Forschergeist im Kindergarten

Siemens stattet österreichische Kindergärten mit "Forscherkisten" aus

St. Pölten (OTS) - Siemens bietet österreichischen Kindergärten durch Forscherkisten ein ganzheitliches Konzept für wissenschaftliche Themen. Die "Minilabore" sollen Kindern ab vier Jahren mit altersgerechten Experimenten einen spielerischen Zugang zu Phänomenen und Zusammenhängen aus Naturwissenschaften und Technik vermitteln. Kleine ForscherInnen können damit unter der Aufsicht von PädagogInnen 45 verschiedene Versuche selbst durchführen.
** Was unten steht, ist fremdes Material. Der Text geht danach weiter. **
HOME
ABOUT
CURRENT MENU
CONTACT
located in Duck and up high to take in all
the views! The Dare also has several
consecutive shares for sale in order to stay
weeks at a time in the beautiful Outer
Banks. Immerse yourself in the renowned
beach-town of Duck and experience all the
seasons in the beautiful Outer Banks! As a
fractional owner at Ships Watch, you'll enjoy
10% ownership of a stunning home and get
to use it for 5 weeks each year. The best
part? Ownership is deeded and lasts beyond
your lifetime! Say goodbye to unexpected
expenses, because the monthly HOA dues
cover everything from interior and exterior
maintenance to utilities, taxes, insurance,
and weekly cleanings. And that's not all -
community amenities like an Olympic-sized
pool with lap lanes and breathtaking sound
Die Forscherkisten im Wert von je 500 Euro bestehen aus zwei großen Holzkisten mit Materialien zum Entdecken und Experimentieren über Elektrizität, Schall, Farbe, Luft und Wasser. Dazu gehören unter anderem Lampenfassungen, Glühlampen, Kabel, Lebensmittelfarbe, Kristalle zur Lichtbrechung, Natronpulver, Reagenzgläser und Luftballons. Heute wurde in St. Pölten eine Forscherkiste durch Direktor Mag. Josef Kolarz-Lakenbacher, Vorstand von Siemens in Niederösterreich, und Landesrat Mag. Wolfgang Sobotka an die Vorschulklasse der International School St. Pölten vergeben.
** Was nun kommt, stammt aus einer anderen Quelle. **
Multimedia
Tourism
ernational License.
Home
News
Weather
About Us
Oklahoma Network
Die Kinder können zum Beispiel durch Aneinanderhängen von Lampen, Batterie und Drähten lernen, dass Strom im Kreis fließt und das Licht bei mehreren Lampen im Stromkreis nicht mehr so hell leuchtet. Ein weiteres Experiment der Forscherkiste hat mit Wasser zu tun. Bei diesem Versuch füllt man unterschiedliche Flüssigkeiten wie Öl, Honig, Essig oder Wasser in Reagenzgläser. Die Kinder lassen Büroklammern in die Gläser fallen und sehen so, dass unterschiedliche Flüssigkeiten unterschiedliche Fließgeschwindigkeiten haben. Die Versuche fördern auch die Feinmotorik, die Sprachkompetenz bei der Beschreibung des Experiments sowie das kognitive Verständnis der Kleinen beim Gruppieren der Materialien.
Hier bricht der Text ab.